1. Correspondants suisses à Berlin, Le règne des Caratsch, Meyer etc. comme représentants des journaux suisses en Allemagne a eu, sur nos relations avec le Reich, les effets désastreux que nous connaissons4. Les rédactions ont fini par se rendre compte de la situation et, cédant à toutes sortes de pressions exercées sur elles, elles ont désigné de nouveaux correspondants qui s’acquittent de leur tâche avec tact et consciencieusement. La nouvelle équipe est bien vue des autorités allemandes qui, il y a quelques semaines, lui ont offert un dîner officiel. Ces faits sont connus de la presse socialiste suisse qui a saisi le prétexte d’une visite de certains correspondants de journaux suisses à Berlin aux camps de prisonniers anglais et français (la «BerlinerIllustrierte Zeitung» a publié de nombreuses photographies à ce sujet) pour se livrer à une campagne désagréable contre ces journalistes. Il est à noter (ce détail a son importance ainsi que nous le verrons plus bas) que la presse socialiste suisse a fait une place spéciale dans cette attaque à M. Heer, tandis que pour des raisons que l’on s’explique difficilement, elle a ignoré M. Schwarz de la «NeueZürcher Zeitung».

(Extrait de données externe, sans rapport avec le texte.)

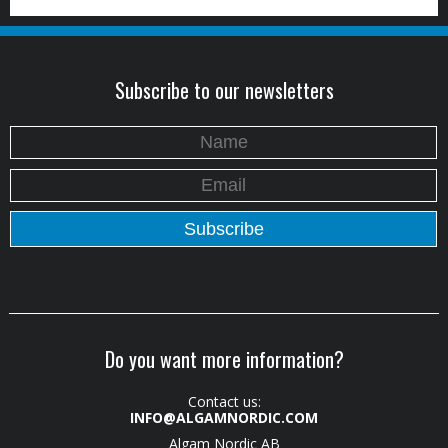
Subscribe to our newsletters
Do you want more information?
Contact us:
INFO@ALGAMNORDIC.COM
Algam Nordic AB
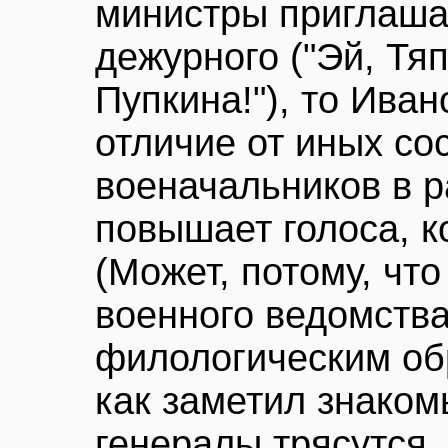
министры приглаша
дежурного ("Эй, Тя
Пупкина!"), то Иван
отличие от иных со
военачальников в р
повышает голоса, к
(Может, потому, что
военного ведомства
филологическим об
как заметил знако
генералы трясутся,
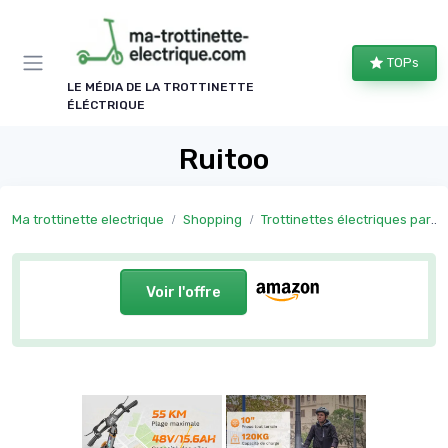
Panneau de gestion des cookies
TOPs
LE MÉDIA DE LA TROTTINETTE
ÉLÉCTRIQUE
Ruitoo
Ma trottinette electrique
Shopping
Trottinettes électriques par usage
Voir l'offre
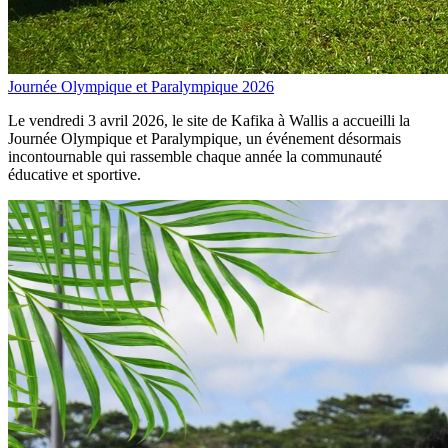
Journée Olympique et Paralympique 2026
Le vendredi 3 avril 2026, le site de Kafika à Wallis a accueilli la
Journée Olympique et Paralympique, un événement désormais
incontournable qui rassemble chaque année la communauté
éducative et sportive.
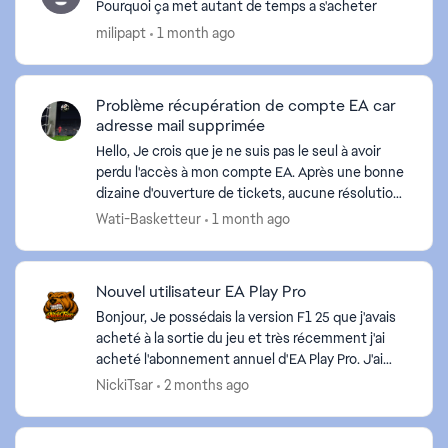
Pourquoi ça met autant de temps a s'acheter
milipapt
1 month ago
Problème récupération de compte EA car
adresse mail supprimée
Hello, Je crois que je ne suis pas le seul à avoir
perdu l'accès à mon compte EA. Après une bonne
dizaine d'ouverture de tickets, aucune résolution..
Quelqu'un peut me joindre par téléphone pour...
Wati-Basketteur
1 month ago
Nouvel utilisateur EA Play Pro
Bonjour, Je possédais la version F1 25 que j'avais
acheté à la sortie du jeu et très récemment j'ai
acheté l'abonnement annuel d'EA Play Pro. J'ai
fait une erreur de débutant en achetant le DLC
NickiTsar
2 months ago
F1 ...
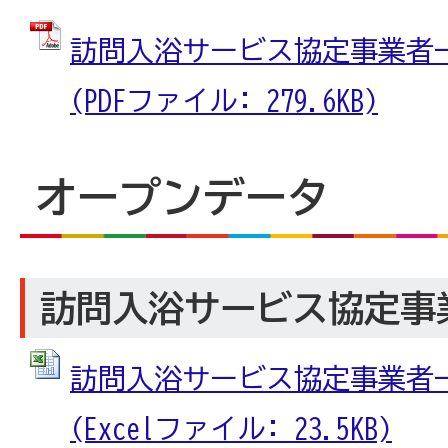
訪問入浴サービス協定事業者一
(PDFファイル: 279.6KB)
オープンデータ
訪問入浴サービス協定事
訪問入浴サービス協定事業者一
(Excelファイル: 23.5KB)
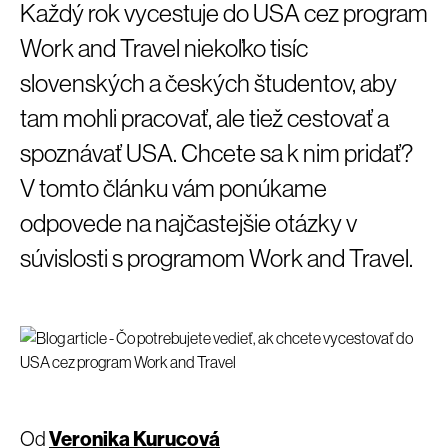
Každý rok vycestuje do USA cez program
Work and Travel niekoľko tisíc
slovenských a českých študentov, aby
tam mohli pracovať, ale tiež cestovať a
spoznávať USA. Chcete sa k nim pridať?
V tomto článku vám ponúkame
odpovede na najčastejšie otázky v
súvislosti s programom Work and Travel.
Od
Veronika Kurucová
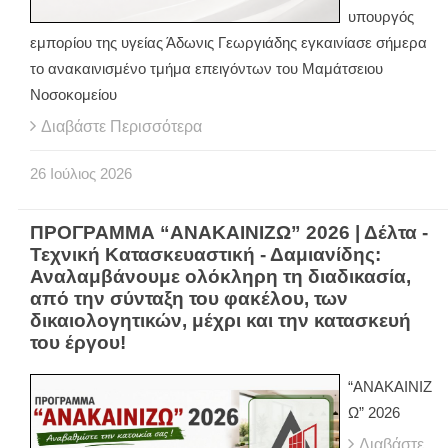
υπουργός
εμπορίου της υγείας Άδωνις Γεωργιάδης εγκαινίασε σήμερα
το ανακαινισμένο τμήμα επειγόντων του Μαμάτσειου
Νοσοκομείου
Διαβάστε Περισσότερα
26
Ιούλιος
2026
ΠΡΟΓΡΑΜΜΑ “ΑΝΑΚΑΙΝΙΖΩ” 2026 | Δέλτα -
Τεχνική Κατασκευαστική - Δαμιανίδης:
Αναλαμβάνουμε ολόκληρη τη διαδικασία,
από την σύνταξη του φακέλου, των
δικαιολογητικών, μέχρι και την κατασκευή
του έργου!
“ΑΝΑΚΑΙΝΙΖ
Ω” 2026
Διαβάστε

2. Attachés de presse. Le seul poste de ce genre qui ait été créé est celui de Londres5. L’expérience n’est pas encourageante. A Rome, nous avons un «agent de presse» en la personne de M. Hodel de la «NeueZürcher Zeitung» qui nous rend des services très appréciables6. Son activité consiste à rédiger des rapports de presse, des rapports sur ce qui se dit dans les milieux des journalistes et dans les conférences de presse; l’agent officieux a réussi à placer, jusqu’à l’entrée en guerre de l’Italie, dans la presse de la Péninsule, toute une série d’articles tirés de notre «Bulletin pour l’information de la presse étrangère»7 qui ont été de la plus grande utilité.

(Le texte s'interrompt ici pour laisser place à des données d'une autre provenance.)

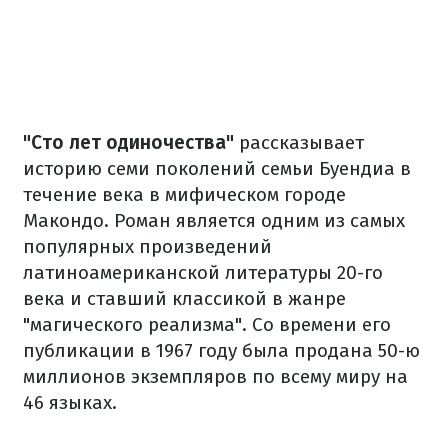
"Сто лет одиночества"
рассказывает
историю семи поколений семьи Буендиа в
течение века в мифическом городе
Макондо. Роман является одним из самых
популярных произведений
латиноамериканской литературы 20-го
века и ставший классикой в жанре
"магического реализма". Со времени его
публикации в 1967 году была продана 50-ю
миллионов экземпляров по всему миру на
46 языках.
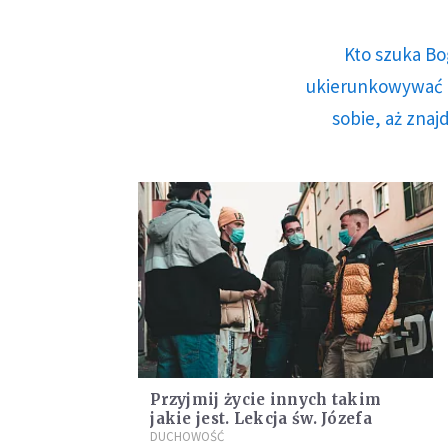
Kto szuka Bo
ukierunkowywać n
sobie, aż znaj
Przyjmij życie innych takim
jakie jest. Lekcja św. Józefa
DUCHOWOŚĆ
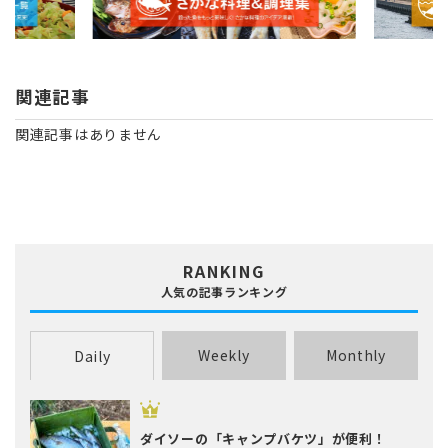
関連記事
関連記事はありません
RANKING
人気の記事ランキング
Weekly
Monthly
Daily
ダイソーの「キャンプバケツ」が便利！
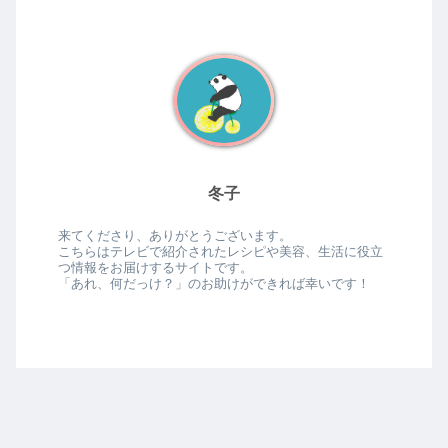
冬子
来てくださり、ありがとうございます。
こちらはテレビで紹介されたレシピや美容、生活に役立
つ情報をお届けするサイトです。
「あれ、何だっけ？」のお助けができれば幸いです！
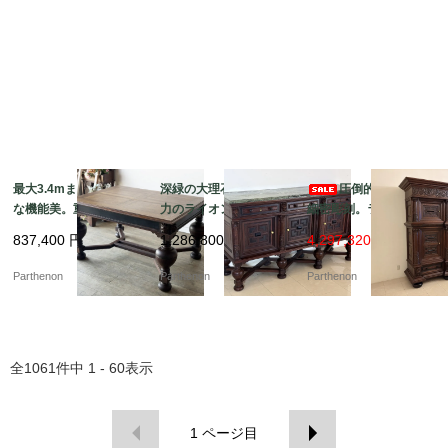
最大3.4mまで拡張可能
深緑の大理石天板と迫
圧倒的な風格と
な機能美。重厚なバル
力のライオン彫刻。重
細密彫刻。ライオンが
ボスレッグとライオン
厚な佇まいで空間を彩
守る重厚な佇まいの大
837,400
円
1,286,800
円
4,297,320 円
彫刻が目を引くエクス
る大型サイドボード【d
型キャビネット【ds23
テンションテーブル【d
s23-10】
-11】
Parthenon
Parthenon
Parthenon
s23-9】
全
1061
件中
1 - 60
表示
1
ページ目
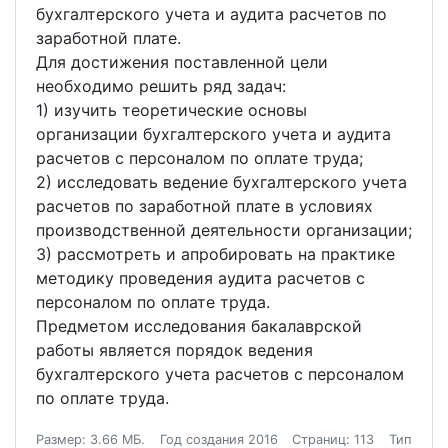
бухгалтерского учета и аудита расчетов по
заработной плате.
Для достижения поставленной цели
необходимо решить ряд задач:
1) изучить теоретические основы
организации бухгалтерского учета и аудита
расчетов с персоналом по оплате труда;
2) исследовать ведение бухгалтерского учета
расчетов по заработной плате в условиях
производственной деятельности организации;
3) рассмотреть и апробировать на практике
методику проведения аудита расчетов с
персоналом по оплате труда.
Предметом исследования бакалаврской
работы является порядок ведения
бухгалтерского учета расчетов с персоналом
по оплате труда.
Размер: 3.66 МБ.
Год создания 2016
Страниц: 113
Тип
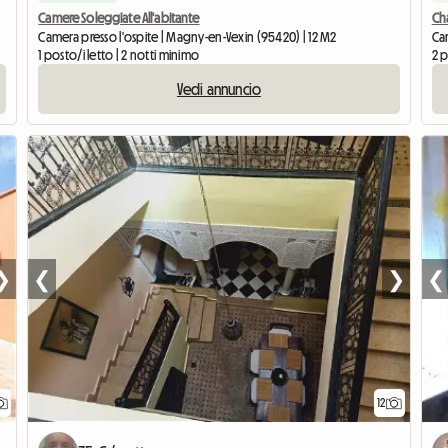
Camere Soleggiate All'abitante
Ch
Camera presso l'ospite | Magny-en-Vexin (95420) | 12 M2
Cam
1 posto/i letto | 2 notti minimo
2 p
Vedi annuncio
❯
❮
❯
❮
12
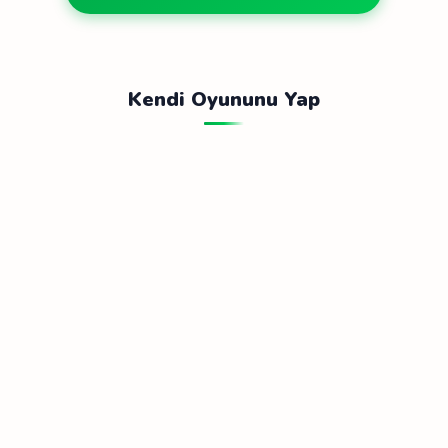
Kendi Oyununu Yap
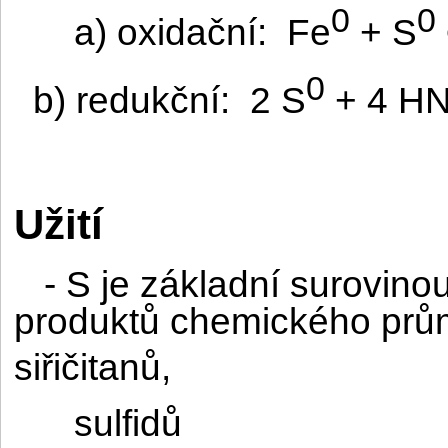
0
0
a) oxidační:
Fe
+ S
0
b) redukční:
2 S
+ 4 H
Užití
- S je základní surovino
produktů chemického prů
siřičitanů,
sulfidů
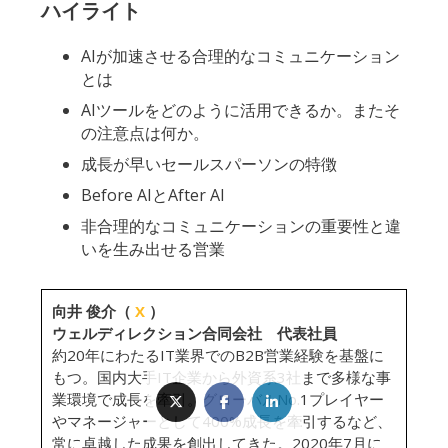
ハイライト
AIが加速させる合理的なコミュニケーション
とは
AIツールをどのように活用できるか。またそ
の注意点は何か。
成長が早いセールスパーソンの特徴
Before AIとAfter AI
非合理的なコミュニケーションの重要性と違
いを生み出せる営業
向井 俊介（
X
）
ウェルディレクション合同会社 代表社員
約20年にわたるIT業界でのB2B営業経験を基盤に
もつ。国内大手IT企業から外資系3社まで多様な事
業環境で成長を牽引。グローバルNo.1プレイヤー
やマネージャーとして400%成長を牽引するなど、
常に卓越した成果を創出してきた。2020年7月に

Interrogé sur la question de savoir s’il estimait que la création d’un poste d’attaché de presse à Berlinserait indiquée, M. le Ministre Frölicher répondit négativement8. A la fin de l’année dernière cependant, il nous exposa que celui de ses collaborateurs chargé des questions de presse n’étant pas admis aux conférences de presse organisées par les Ministères, il y aurait avantage à ce qu’un journaliste suisse soit chargé d’informer la Légation de ce qui se dit à ces conférences. M. Frölicher proposa de désigner M. Heer, à titre d’essai, et nous avons obtenu du Département des finances le crédit nécessaire pour verser à M. Heer une indemnité mensuelle de 200 fr.9. Revenant à l’attaque de la presse socialiste, nous nous demandons si celle-ci n’est pas au courant de ce fait également et si elle ne vise pas à faire remplacer M. Heer par une autre personne, probablement un journaliste, auquel il serait donné le titre d’attaché de presse et qui devrait influencer à sa manière, les correspondants suisses en Allemagne.
3. Situation à la Légation de Suisse à Berlin. Les questions de presse sont traitées par le conseiller de la Légation. Le soussigné, à l’occasion d’un récent entretien qu’il a eu avec M. Frölicher, a exposé à ce dernier les raisons pour lesquelles, à son avis, M. Kappeler n’était peut-être pas la personne la mieux qualifiée pour s’occuper de ce genre de questions (Kappeler a déjà beaucoup à faire en sa qualité de conseiller et son temps est limité, il n’est peut-être pas assez souple et pas suffisamment mondain. M. Soldati ferait certainement mieux.) Le Ministre Frölicher partage en partie la manière de voir du soussigné, mais tient, ce que nous comprenons - à ménager les susceptibilités de son principal collaborateur. Il avait promis d’examiner cette question à son retour à Berlin.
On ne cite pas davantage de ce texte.